Todas las ampliaciones (al oeste, al sur, al norte y al este) fueron precedidas o inmediatamente seguidas de una profundización, a través de una reforma del Tratado, para que no chirriasen las costuras de la asociación, inicialmente pensada para seis socios y hoy casi quintuplicada. Pero la escasa vivacidad de los avances europeos desde la vigencia del último gran texto, el de Lisboa, demuestra que este estaba incompleto (sobre todo en lo económico, con cambios menores desde Maastricht) y era poco funcional para permitir decisiones ágiles a un grupo de 27 Gobiernos.

Con la de ahora, las grandes mutaciones hacia la unificación económica se han producido cada 20 años. En 1970, el Informe Werner abrió paso a una coordinación que culminó en el Sistema Monetario Europeo (la segunda serpiente) de 1979. En 1991, el Tratado de Maastricht diseñó la moneda única, creada en 1999. En 2011, nos azoraban con una unión fiscal limitada a vigilar la disciplina presupuestaria, y se han puesto las bases de un compromiso más amplio de integración económica.

El paradigma anterior exigía mantener a todos en el mismo barco a cualquier precio. Ganaba así el chantajista. Con Margaret Thatcher y John Major, pero también con Tony Blair y Gordon Brown, aunque menos, en caso de conflicto el problema lo tenía Europa. Ahora el drama es para Reino Unido. Si hay niebla en el canal de la Mancha, no es que "El continente está aislado", como rezaba un legendario titular periodístico: las marginadas son las islas. Y si perdemos un poco de Gran Bretaña, ganamos a cambio un mucho de Polonia, la revelación europeísta de la temporada.

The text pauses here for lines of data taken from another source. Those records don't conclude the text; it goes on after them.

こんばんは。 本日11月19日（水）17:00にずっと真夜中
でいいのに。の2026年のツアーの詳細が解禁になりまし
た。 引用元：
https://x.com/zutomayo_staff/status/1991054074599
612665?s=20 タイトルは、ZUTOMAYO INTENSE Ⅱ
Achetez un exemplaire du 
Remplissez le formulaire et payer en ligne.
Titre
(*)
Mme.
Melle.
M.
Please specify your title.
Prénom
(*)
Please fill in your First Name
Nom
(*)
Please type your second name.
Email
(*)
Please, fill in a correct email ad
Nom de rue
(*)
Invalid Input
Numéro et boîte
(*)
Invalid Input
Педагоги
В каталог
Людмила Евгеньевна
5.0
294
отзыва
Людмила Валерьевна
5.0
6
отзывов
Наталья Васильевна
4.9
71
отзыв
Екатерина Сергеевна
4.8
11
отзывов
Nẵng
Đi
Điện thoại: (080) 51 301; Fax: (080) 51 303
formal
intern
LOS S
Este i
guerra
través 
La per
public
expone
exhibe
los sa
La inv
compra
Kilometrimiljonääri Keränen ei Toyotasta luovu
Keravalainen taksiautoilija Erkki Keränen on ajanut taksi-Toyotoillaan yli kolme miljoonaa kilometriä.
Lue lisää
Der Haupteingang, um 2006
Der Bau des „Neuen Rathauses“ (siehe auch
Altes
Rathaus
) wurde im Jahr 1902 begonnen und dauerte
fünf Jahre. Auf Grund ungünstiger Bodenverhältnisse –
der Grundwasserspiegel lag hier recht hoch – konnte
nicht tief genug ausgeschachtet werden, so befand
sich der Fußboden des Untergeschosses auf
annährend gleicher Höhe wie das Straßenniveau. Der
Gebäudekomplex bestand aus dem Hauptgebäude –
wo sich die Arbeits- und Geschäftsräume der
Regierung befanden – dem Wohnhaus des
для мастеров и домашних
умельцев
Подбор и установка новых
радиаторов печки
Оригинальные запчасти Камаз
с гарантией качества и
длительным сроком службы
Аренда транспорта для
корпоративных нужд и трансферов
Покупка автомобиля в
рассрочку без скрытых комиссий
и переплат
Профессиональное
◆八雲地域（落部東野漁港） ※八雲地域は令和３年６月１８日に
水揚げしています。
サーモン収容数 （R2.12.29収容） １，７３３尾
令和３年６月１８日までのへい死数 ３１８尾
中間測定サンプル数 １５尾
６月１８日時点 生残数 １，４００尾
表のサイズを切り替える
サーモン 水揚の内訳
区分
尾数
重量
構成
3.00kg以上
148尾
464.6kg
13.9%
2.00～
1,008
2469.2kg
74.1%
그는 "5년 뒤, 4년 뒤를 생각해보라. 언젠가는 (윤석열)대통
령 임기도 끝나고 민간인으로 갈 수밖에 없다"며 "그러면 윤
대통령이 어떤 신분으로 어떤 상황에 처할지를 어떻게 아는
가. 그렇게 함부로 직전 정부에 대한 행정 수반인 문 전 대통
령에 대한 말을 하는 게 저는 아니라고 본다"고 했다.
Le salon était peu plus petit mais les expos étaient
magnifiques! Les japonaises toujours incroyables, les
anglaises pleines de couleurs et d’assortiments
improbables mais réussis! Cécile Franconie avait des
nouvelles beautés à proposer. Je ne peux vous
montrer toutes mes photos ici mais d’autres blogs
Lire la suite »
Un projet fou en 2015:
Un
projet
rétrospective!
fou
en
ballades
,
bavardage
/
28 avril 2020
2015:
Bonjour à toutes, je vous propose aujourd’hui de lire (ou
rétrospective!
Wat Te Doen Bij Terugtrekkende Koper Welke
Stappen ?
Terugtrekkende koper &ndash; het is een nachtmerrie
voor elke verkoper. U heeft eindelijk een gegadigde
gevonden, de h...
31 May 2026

Con la experiencia de medio siglo largo, la renovada Unión debe plantearse la eliminación del requisito de unanimidad. No ya por furor europeísta, sino por pragmatismo. Desde que se liberalizaron los movimientos de capitales en los años ochenta y se generó la globalización, mercados y agentes financieros toman sus decisiones casi al nanosegundo. Mientras que Gobiernos e instituciones forcejean durante meses para conseguir redactar un reglamento que, una vez impreso, requiere al instante ser modificado. Las decisiones por mayoría cualificada deben ser la norma, también por ser más rápidas. Es la única manera de adaptarse a la velocidad de los mercados e intentar encauzarlos. La vía para superar la única dualidad de velocidades que de verdad debe preocuparnos: la del dinero y la de la democracia.